1. You could bring hardcopies of papers or books with you to read over during this time.

2. You could bring with you a paper you've been asked to referee, and work on that.

3. If you can have a laptop computer with you, then you could spend the time looking over papers or books or preprints related to your research that you have downloaded to your laptop.

4. If you can have with you a laptop computer with internet access, then you could spend the time scanning over online journal table-of-contents pages and paper abstracts, or looking though sites such as arxiv, for publications that you might want to look at in more detail at a later time.

5. If you can have with you a laptop computer with internet access, then you could spend the time downloading papers relevant to your research, rather than doing this possibly lengthy (depending on the internet speed you have) drudgery time-sink work at other times, times that would be better spent on research-related tasks that require uninterrupted periods of time.

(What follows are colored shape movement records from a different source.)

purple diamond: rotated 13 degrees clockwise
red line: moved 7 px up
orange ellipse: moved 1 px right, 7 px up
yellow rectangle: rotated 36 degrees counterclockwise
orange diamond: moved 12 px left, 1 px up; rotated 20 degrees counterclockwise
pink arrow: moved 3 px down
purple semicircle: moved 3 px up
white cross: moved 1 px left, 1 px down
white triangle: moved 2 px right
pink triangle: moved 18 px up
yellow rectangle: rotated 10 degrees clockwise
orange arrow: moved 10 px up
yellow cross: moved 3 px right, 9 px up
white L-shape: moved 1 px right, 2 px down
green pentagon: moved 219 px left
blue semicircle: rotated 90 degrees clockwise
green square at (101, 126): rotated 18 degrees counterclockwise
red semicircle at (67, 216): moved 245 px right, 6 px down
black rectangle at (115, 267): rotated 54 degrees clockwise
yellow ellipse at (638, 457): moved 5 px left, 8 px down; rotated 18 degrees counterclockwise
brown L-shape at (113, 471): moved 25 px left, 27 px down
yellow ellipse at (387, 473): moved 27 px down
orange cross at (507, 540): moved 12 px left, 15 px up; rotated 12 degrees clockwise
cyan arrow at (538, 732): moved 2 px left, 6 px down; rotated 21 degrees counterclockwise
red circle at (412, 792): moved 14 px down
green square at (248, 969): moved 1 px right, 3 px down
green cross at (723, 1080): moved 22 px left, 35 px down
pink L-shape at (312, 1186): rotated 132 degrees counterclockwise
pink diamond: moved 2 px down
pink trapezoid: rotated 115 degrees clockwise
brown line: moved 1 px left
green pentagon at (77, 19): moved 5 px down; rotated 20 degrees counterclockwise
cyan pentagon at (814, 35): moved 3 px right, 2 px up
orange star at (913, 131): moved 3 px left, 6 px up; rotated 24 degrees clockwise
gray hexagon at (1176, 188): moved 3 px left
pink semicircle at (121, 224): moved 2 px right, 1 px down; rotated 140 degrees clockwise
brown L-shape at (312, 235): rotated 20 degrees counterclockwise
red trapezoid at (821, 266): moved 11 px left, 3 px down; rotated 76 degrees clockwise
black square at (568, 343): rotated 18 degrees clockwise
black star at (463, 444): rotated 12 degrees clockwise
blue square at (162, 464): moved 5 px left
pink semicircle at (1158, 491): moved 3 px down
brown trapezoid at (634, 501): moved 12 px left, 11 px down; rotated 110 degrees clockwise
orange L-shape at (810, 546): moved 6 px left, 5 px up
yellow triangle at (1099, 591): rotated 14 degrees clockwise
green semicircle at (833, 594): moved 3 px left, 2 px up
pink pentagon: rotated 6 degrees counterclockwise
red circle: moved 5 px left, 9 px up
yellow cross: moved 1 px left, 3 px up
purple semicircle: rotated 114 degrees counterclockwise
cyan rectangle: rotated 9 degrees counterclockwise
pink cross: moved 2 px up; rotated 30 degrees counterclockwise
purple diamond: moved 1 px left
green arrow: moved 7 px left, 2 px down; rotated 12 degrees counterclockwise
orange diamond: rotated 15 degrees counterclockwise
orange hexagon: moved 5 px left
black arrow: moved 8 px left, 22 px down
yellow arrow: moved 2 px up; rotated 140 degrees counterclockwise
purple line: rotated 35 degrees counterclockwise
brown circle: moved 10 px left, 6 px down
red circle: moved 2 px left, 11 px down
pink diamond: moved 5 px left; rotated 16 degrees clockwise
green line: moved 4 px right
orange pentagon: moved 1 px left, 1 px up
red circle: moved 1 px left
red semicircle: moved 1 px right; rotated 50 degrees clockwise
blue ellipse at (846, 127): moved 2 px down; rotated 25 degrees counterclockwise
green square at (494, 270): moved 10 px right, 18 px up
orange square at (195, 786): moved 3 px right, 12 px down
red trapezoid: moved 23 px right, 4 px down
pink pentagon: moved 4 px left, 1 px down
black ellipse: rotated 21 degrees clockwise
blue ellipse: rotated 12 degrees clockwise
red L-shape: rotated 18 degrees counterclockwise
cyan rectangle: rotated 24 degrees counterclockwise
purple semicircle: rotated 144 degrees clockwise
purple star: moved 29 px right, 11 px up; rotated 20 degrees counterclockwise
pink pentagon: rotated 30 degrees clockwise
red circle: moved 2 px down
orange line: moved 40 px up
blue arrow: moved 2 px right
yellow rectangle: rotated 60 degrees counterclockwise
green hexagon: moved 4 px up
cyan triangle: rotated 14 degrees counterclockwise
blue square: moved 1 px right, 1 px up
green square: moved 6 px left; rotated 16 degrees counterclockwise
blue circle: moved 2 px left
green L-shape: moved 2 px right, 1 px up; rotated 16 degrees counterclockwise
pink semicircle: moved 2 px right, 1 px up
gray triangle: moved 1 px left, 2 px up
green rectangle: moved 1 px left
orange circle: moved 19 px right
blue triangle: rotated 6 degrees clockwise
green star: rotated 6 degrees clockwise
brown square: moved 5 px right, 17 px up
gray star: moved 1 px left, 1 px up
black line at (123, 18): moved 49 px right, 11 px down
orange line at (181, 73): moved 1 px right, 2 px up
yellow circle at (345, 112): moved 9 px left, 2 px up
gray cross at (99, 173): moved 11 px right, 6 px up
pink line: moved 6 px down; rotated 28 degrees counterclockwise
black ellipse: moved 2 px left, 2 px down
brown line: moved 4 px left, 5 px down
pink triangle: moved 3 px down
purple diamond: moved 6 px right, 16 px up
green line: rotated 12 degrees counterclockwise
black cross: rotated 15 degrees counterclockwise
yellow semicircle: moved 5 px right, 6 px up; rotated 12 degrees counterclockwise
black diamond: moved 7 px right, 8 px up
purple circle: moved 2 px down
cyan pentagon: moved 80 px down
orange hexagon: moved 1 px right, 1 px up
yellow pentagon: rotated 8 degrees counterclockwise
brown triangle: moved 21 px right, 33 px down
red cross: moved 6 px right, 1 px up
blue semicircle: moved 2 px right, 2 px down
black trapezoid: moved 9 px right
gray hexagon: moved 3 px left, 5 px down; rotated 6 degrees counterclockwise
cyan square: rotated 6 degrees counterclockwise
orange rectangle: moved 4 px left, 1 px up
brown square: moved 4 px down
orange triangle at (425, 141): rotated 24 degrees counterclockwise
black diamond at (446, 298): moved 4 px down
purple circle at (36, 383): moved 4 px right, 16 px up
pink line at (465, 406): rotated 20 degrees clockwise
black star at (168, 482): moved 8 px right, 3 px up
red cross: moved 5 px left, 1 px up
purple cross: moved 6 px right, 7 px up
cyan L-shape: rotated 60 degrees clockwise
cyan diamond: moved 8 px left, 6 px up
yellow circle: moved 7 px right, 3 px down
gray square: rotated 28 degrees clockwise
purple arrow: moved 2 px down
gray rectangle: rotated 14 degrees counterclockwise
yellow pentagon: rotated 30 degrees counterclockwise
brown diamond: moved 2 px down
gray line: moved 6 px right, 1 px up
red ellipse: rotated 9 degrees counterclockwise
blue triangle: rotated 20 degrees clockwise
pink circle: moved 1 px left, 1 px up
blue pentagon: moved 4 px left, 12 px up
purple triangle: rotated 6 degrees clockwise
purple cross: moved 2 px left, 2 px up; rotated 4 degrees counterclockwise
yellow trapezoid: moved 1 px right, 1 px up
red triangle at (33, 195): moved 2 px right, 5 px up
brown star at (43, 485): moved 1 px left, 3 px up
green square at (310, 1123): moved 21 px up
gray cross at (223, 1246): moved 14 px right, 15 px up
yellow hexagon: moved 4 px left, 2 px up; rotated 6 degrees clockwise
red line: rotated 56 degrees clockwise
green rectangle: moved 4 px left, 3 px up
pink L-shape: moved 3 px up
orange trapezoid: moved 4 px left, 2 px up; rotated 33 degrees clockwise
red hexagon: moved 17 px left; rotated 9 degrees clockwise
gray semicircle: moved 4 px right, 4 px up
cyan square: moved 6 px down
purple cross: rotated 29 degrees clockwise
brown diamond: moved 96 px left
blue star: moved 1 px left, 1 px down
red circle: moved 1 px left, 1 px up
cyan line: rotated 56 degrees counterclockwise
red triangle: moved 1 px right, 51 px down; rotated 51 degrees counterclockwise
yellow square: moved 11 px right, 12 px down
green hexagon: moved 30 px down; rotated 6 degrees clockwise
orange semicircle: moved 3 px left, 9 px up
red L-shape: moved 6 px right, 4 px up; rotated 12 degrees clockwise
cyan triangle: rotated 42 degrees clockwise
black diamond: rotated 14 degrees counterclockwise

6. You can also take care of teaching tasks such as lesson planning, writing lecture notes, grading student papers, and/or updating daily student attendance records. The last is probably not something you have to do, but I included because it is intended to be suggestive of any of the many mindless but time-consuming tasks that you probably need to take care of. This would free up time for research that you would be spending on this stuff at other times.

At least some of these are things that people do when a lot of their time is spent travelling by train or subway or plane, and this is certainly not new. For example, the author of this review of Hime's 1894 book The Outlines of Quaternions begins by mentioning he (pronoun almost certainly correct) became acquainted with quaternions around 1862 during one of his many and frequent steamship trips made from Holyhead to Kingstown [a 64 mile trip across the Irish sea to Kingstown (southeast portion of Dublin), lasting approximately 5 hours between 6 PM and midnight].

For what it's worth, I did #4 a lot for years in a non-academic job I use to have (laid off a few years ago, but not for that or any other performance reason), and during the past few hours I've been doing #5 (math journal volumes at google-books) while taking care of contract work I now have (editing math items for a couple of high stakes graduate school admissions tests).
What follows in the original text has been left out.